Global Clouds Take Time to Clear
Yellen highlighted global economic uncertainty during her post-meeting press conference, referencing heightened concerns about China and other emerging market economies that have led to volatility in financial markets.
"While we still expect that the downward pressure on inflation from these factors will fade over time, recent global economic and financial developments are likely to put further downward pressure on inflation in the near term," she said in her opening statement.
Those external risks aren't likely to clear up in the course of the next six weeks.
"The outlook is pretty much unchanged, it really came down to uncertainty, and it's uncertainty about the extent of the slowdown in China and how that might skew risks to our outlook in the U.S.,'' said Aneta Markowska, chief U.S. economist at Societe Generale in New York. "I worry that they might not get that clarity that they want by the October meeting."
Not a "Hawkish Hold"
Ahead of the meeting, many economists expected what they called a "hawkish hold," in which the Fed would keep rates near zero while emphasizing that liftoff was coming. Thursday's statement and press conference did not fulfill that expectation.

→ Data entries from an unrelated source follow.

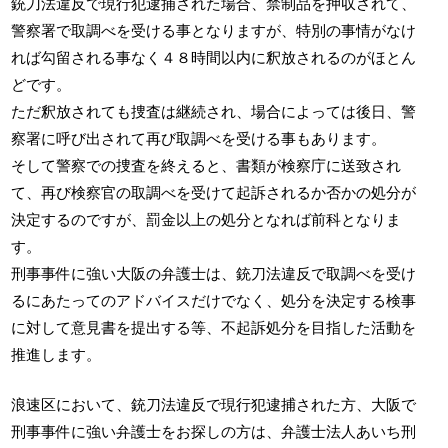
銃刀法違反で現行犯逮捕された場合、禁制品を押収されて、
警察署で取調べを受ける事となりますが、特別の事情がなけ
れば勾留される事なく４８時間以内に釈放されるのがほとん
どです。
ただ釈放されても捜査は継続され、場合によっては後日、警
察署に呼び出されて再び取調べを受ける事もあります。
そして警察での捜査を終えると、書類が検察庁に送致され
て、再び検察官の取調べを受けて起訴されるか否かの処分が
決定するのですが、罰金以上の処分となれば前科となりま
す。
刑事事件に強い大阪の弁護士は、銃刀法違反で取調べを受け
るにあたってのアドバイスだけでなく、処分を決定する検事
に対して意見書を提出する等、不起訴処分を目指した活動を
推進します。
浪速区において、銃刀法違反で現行犯逮捕された方、大阪で
刑事事件に強い弁護士をお探しの方は、弁護士法人あいち刑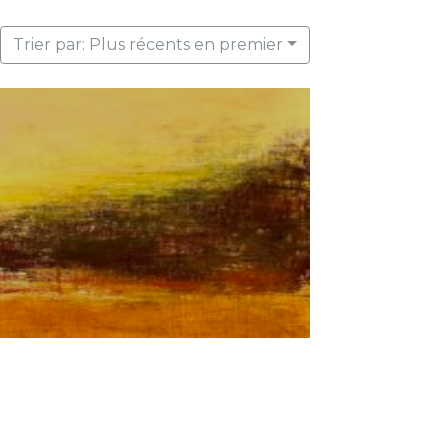
Trier par: Plus récents en premier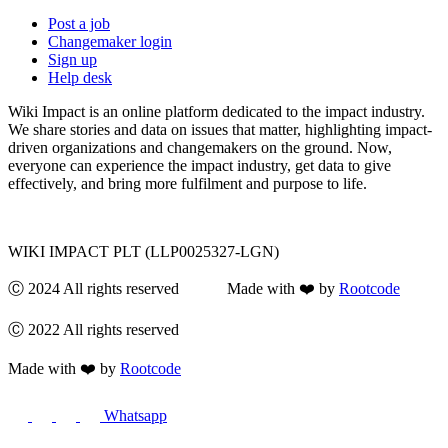
Post a job
Changemaker login
Sign up
Help desk
Wiki Impact is an online platform dedicated to the impact industry.
We share stories and data on issues that matter, highlighting impact-
driven organizations and changemakers on the ground. Now,
everyone can experience the impact industry, get data to give
effectively, and bring more fulfilment and purpose to life.
WIKI IMPACT PLT (LLP0025327-LGN)
Ⓒ 2024 All rights reserved Made with ❤️ by
Rootcode
Ⓒ 2022 All rights reserved
Made with ❤️ by
Rootcode
Whatsapp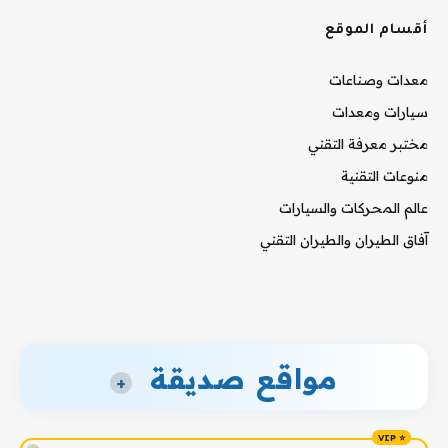
أقسام الموقع
معدات وصناعات
سيارات ومعدات
مختبر معرفة التقني
منوعات التقنية
عالم المحركات والسيارات
آفاق الطيران والطيران التقني
مواقع صديقة
+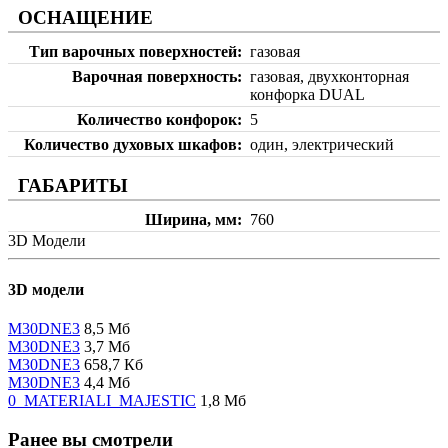
ОСНАЩЕНИЕ
Тип варочных поверхностей
газовая
Варочная поверхность
газовая, двухконторная
конфорка DUAL
Количество конфорок
5
Количество духовых шкафов
один, электрический
ГАБАРИТЫ
Ширина, мм
760
3D Модели
3D модели
M30DNE3
8,5 Мб
M30DNE3
3,7 Мб
M30DNE3
658,7 Кб
M30DNE3
4,4 Мб
0_MATERIALI_MAJESTIC
1,8 Мб
Ранее вы смотрели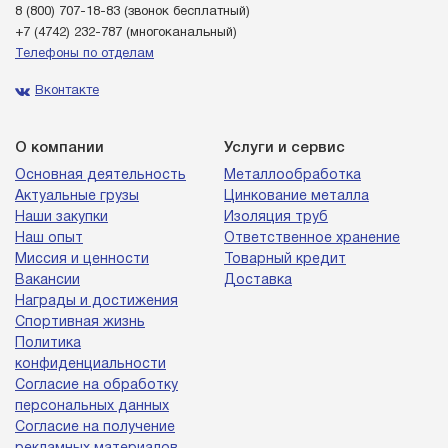
8 (800) 707-18-83
(звонок бесплатный)
+7 (4742) 232-787
(многоканальный)
Телефоны по отделам
Вконтакте
О компании
Услуги и сервис
Основная деятельность
Металлообработка
Актуальные грузы
Цинкование металла
Наши закупки
Изоляция труб
Наш опыт
Ответственное хранение
Миссия и ценности
Товарный кредит
Вакансии
Доставка
Награды и достижения
Спортивная жизнь
Политика
конфиденциальности
Согласие на обработку
персональных данных
Согласие на получение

While 13 of 17 officials still see a rate hike this year, neither Yellen nor their forecasts sent a strong signal that an increase is imminent.
"The tone of the statement itself was clearly dovish, Yellen's press conference was dovish, the tone of the'' Fed's economic projections "was dovish," said Millan Mulraine, deputy head of U.S. research and strategy at TD Securities in New York. Mulraine says he thought that October wasn't a realistic option going into the meeting and maintains that view, and TD expects the Fed to hold off until next year.
Stephen Stanley, chief economist at Amherst Pierpont Securities, notes in a report to clients that the Federal Open Market Committee's reasons for holding -- worries over the growth and inflation implications of market turmoil and a slowdown abroad -- were concerns that will be resolved only with time. "Based on my interpretation of the FOMC statement, I do not see much of a chance of a move in October," wrote Stanley, who had projected September.
"That pushes off the prospects for liftoff until at least December."
The Press Conference Problem
The Fed only holds press conferences every other meeting, and the next one is scheduled for December. That said, they've tested a teleconference option that allows them to call a conference at any time, and theoretically that's what they'd do if liftoff occurred in a gap month. Still, some economists think the Fed is biased toward a meeting with pre-scheduled conferences.
The Committee would need to announce an impromptu press conference in the statement announcing the rate hike itself, because doing so earlier would lead the market to conclude that an increase is coming without providing an explanation, Goldman Sachs Group Inc. economists Zach Pandl and Jan Hatzius wrote in a note following this week's meeting. "This all seems too sudden and dramatic for a committee that, we think, would like the first hike to be as unexciting as possible."